Current continuous, invasive glucose monitoring systems may use a needle sensor system, a micropore system, or a microdialysis system. The needle sensor system involves placing a needle under the skin, which sends data through a wire running through the skin to a monitor worn by the patient. Due to the possibility of swelling around the needle, these devices require frequent calibration via fingerstick tests at least three times a day. Also, no glucose readout is available to the patient so on-the-spot corrections in insulin can't be made. The data is stored and downloaded by a healthcare provider.

"Despite these limitations, physicians who have asked patients to wear this device have uncovered unrecognized glucose trends," Gabbay said. "This has allowed for better glucose control."

Micropore systems use a laser porator to put tiny holes in the uppermost layer of the skin, through which interstitial glucose is measured using a patch. Fingerstick calibration is required once a day. A sensor makes calibration adjustments for changes in temperature and glucose values appear to be accurate for 48 to 72 hours. Pediatric studies of a micropore system are underway.

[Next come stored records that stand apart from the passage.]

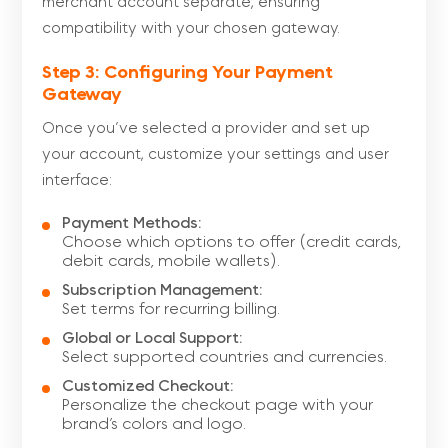
merchant account separate, ensuring
compatibility with your chosen gateway.
Step 3: Configuring Your Payment
Gateway
Once you’ve selected a provider and set up
your account, customize your settings and user
interface:
Payment Methods:
Choose which options to offer (credit cards,
debit cards, mobile wallets).
Subscription Management:
Set terms for recurring billing.
Global or Local Support:
Select supported countries and currencies.
Customized Checkout:
Personalize the checkout page with your
brand’s colors and logo.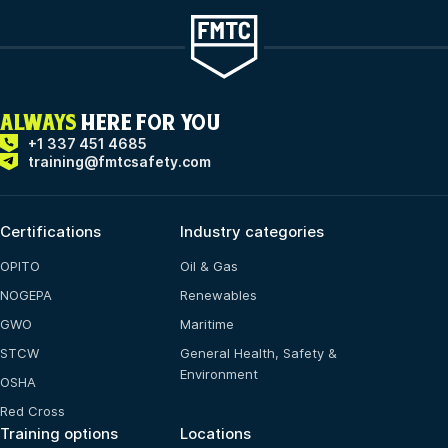
ALWAYS
HERE FOR YOU
+1 337 451 4685
training@fmtcsafety.com
Certifications
Industry categories
OPITO
Oil & Gas
NOGEPA
Renewables
GWO
Maritime
STCW
General Health, Safety &
Environment
OSHA
Red Cross
Training options
Locations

Microdialysis can be used for subcutaneous, or under-the-skin, continuous glucose monitoring. For this method, a pump circulates a liquid through a tube into which interstitial glucose diffuses. A glucose sensor takes measurements and displays values every minute over a three-day period. This method, which is still under investigation, requires only one fingerstick every 72 hours for calibration. Continuous and noninvasive glucose monitoring: "Patient preference clearly points toward a completely noninvasive method for glucose monitoring," Gabbay said.

He says three promising approaches to noninvasive monitoring exist: iontophoresis, infrared spectroscopy and sonophoresis. Iontophoresis uses electric current to introduce ions into the body. This technology uses reverse iontophoresis to extract interstitial glucose for measurement within a watch-like device. The watch generates a small electrical field that attracts sodium ions along with water and glucose across the uppermost layer of the skin. This device requires a single fingerstick for calibration and measures glucose every three hours. An alarm to signals a person when blood glucose levels have strayed from normal ranges. An FDA-approved device of this kind is available in the U.S.

"This device is limited by skipping about 10 percent of readings, a significant price tag and some local skin irritation after its use," Gabbay said.

Near-infrared spectroscopy uses an external source with a wavelength that is just above that of the visible spectrum. The light passes through or is reflected by a body part. Light absorbed at selected wavelengths is then analyzed for each blood glucose level and an algorithm is used to develop a calibration curve. Frequent calibration is required to compensate for any changes in tissue hydration, body temperature, and hemoglobin level and for medications that might absorb infrared light.

"This method can establish trends but is not reliable enough to determine day-to-day changes in insulin administration," Gabbay said. Sonophoresis uses low frequency ultrasound to cause temporary cavities in the uppermost layer of the skin. This causes aqueous channels to form through which small molecules, such as glucose, can diffuse. More studies will determine the effect of repeated ultrasound application to human skin.

"In conclusion, several promising approaches are currently under investigation to make glucose monitoring more patient friendly and to improve clinical outcomes," Gabbay said. "Each method has its benefits and drawbacks. But regardless of technology, its vitally important for diabetics to keep a good handle on blood glucose levels."